Andrew Mason’s excellent work is an important signpost. It suggests the likelihood of human infection with more than one family of retroviruses. If it’s true that retroviruses have been introduced through vaccines, then it would be expected to encompass more than murine retroviruses, as the cells used come from different phylogenetic orders. This is the frontier of future medicine. It changes the playing field. Or should. Once allowed into mainstream thought it will inform not only every facet of healthcare, but will illuminate genomics and evolutionary theory. 
With passage of time, it becomes increasingly apparent how naive I was when all this began with respect to the pace of science. Max Planck said, “Science progresses one funeral at a time.” I am coming to terms with the fact that the glacial pace of progress means it will probably be too late for me and many others. For now, the best I can do as a clinician is to keep my patients as comfortable as possible while they are under siege, until the cavalry finally appears over the hill. It’s been a long time coming. 

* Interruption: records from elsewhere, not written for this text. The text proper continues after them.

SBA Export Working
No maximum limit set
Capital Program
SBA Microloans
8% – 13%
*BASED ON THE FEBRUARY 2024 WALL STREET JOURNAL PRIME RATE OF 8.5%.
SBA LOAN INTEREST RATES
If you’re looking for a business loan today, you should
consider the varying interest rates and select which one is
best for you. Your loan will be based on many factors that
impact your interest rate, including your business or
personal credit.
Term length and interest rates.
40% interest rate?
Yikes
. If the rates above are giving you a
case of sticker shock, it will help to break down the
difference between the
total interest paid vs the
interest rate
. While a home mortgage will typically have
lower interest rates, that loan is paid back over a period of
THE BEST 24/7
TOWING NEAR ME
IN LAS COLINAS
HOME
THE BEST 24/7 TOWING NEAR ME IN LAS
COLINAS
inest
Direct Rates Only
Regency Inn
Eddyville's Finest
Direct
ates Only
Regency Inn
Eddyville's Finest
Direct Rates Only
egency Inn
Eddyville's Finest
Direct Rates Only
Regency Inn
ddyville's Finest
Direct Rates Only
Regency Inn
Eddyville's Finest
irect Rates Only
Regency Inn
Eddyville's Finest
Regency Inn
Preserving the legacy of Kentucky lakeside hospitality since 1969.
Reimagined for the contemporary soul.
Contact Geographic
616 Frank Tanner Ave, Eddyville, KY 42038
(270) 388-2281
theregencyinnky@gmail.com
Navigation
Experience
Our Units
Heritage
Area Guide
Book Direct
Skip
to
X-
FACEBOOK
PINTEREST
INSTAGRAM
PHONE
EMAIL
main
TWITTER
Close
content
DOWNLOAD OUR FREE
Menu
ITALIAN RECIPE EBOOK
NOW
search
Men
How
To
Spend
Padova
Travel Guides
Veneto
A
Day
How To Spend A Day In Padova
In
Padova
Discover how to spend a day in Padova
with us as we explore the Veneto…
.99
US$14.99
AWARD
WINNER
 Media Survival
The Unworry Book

The model I’ve written about for the last year and a half, and outlined in the last post, is the most workable we’ve had for an explanation and approach to the neuroimmune illnesses, now rampant in some of our families. Many talented people have identified pieces of the puzzle over the years, measuring downstream effects of particular tributaries, each adding to the rushing river of illness. The fact that it isn’t one virus fits well with the clinical diversity, though I still maintain that, with respect to the chronic fatiguing illnesses, the various syndromes tend to converge over time into a rather clinically homogenous whole. Different paths to a similar place.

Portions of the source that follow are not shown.